> **TASK GOAL**
Word for word, copy all of the entries.

Stored data entries:
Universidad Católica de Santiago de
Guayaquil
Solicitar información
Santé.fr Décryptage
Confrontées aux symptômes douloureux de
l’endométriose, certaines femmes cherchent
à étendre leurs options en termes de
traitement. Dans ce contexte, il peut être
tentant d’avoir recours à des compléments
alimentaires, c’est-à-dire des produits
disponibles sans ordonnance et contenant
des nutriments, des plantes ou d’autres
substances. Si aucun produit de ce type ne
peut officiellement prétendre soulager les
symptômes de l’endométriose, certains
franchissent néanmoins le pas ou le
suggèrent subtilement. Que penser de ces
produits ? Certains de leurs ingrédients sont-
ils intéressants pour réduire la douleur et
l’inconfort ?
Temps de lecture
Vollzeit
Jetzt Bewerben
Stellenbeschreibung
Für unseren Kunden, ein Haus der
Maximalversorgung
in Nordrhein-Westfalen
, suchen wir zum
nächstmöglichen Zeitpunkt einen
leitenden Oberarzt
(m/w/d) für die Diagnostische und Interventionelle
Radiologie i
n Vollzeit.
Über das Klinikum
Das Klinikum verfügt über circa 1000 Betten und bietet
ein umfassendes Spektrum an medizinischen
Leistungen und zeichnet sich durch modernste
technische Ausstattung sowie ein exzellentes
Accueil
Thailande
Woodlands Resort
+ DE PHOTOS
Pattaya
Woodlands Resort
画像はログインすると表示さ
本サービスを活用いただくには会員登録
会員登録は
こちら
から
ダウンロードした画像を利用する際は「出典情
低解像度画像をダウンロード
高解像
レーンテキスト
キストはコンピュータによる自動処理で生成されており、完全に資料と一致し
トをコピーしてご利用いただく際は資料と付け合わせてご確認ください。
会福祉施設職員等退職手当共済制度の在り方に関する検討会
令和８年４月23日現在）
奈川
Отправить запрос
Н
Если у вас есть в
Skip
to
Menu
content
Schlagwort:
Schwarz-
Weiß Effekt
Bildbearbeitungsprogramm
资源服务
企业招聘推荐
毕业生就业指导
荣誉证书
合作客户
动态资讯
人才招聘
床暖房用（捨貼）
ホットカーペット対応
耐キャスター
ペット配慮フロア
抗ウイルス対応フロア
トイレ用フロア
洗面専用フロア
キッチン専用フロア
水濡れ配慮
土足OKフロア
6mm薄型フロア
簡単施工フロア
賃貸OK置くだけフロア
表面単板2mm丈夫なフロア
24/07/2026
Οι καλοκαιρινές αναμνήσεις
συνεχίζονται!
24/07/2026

> **EXPECTED OUTPUT**
Universidad Católica de Santiago de
Guayaquil
Solicitar información
Santé.fr Décryptage
Confrontées aux symptômes douloureux de
l’endométriose, certaines femmes cherchent
à étendre leurs options en termes de
traitement. Dans ce contexte, il peut être
tentant d’avoir recours à des compléments
alimentaires, c’est-à-dire des produits
disponibles sans ordonnance et contenant
des nutriments, des plantes ou d’autres
substances. Si aucun produit de ce type ne
peut officiellement prétendre soulager les
symptômes de l’endométriose, certains
franchissent néanmoins le pas ou le
suggèrent subtilement. Que penser de ces
produits ? Certains de leurs ingrédients sont-
ils intéressants pour réduire la douleur et
l’inconfort ?
Temps de lecture
Vollzeit
Jetzt Bewerben
Stellenbeschreibung
Für unseren Kunden, ein Haus der
Maximalversorgung
in Nordrhein-Westfalen
, suchen wir zum
nächstmöglichen Zeitpunkt einen
leitenden Oberarzt
(m/w/d) für die Diagnostische und Interventionelle
Radiologie i
n Vollzeit.
Über das Klinikum
Das Klinikum verfügt über circa 1000 Betten und bietet
ein umfassendes Spektrum an medizinischen
Leistungen und zeichnet sich durch modernste
technische Ausstattung sowie ein exzellentes
Accueil
Thailande
Woodlands Resort
+ DE PHOTOS
Pattaya
Woodlands Resort
画像はログインすると表示さ
本サービスを活用いただくには会員登録
会員登録は
こちら
から
ダウンロードした画像を利用する際は「出典情
低解像度画像をダウンロード
高解像
レーンテキスト
キストはコンピュータによる自動処理で生成されており、完全に資料と一致し
トをコピーしてご利用いただく際は資料と付け合わせてご確認ください。
会福祉施設職員等退職手当共済制度の在り方に関する検討会
令和８年４月23日現在）
奈川
Отправить запрос
Н
Если у вас есть в
Skip
to
Menu
content
Schlagwort:
Schwarz-
Weiß Effekt
Bildbearbeitungsprogramm
资源服务
企业招聘推荐
毕业生就业指导
荣誉证书
合作客户
动态资讯
人才招聘
床暖房用（捨貼）
ホットカーペット対応
耐キャスター
ペット配慮フロア
抗ウイルス対応フロア
トイレ用フロア
洗面専用フロア
キッチン専用フロア
水濡れ配慮
土足OKフロア
6mm薄型フロア
簡単施工フロア
賃貸OK置くだけフロア
表面単板2mm丈夫なフロア
24/07/2026
Οι καλοκαιρινές αναμνήσεις
συνεχίζονται!
24/07/2026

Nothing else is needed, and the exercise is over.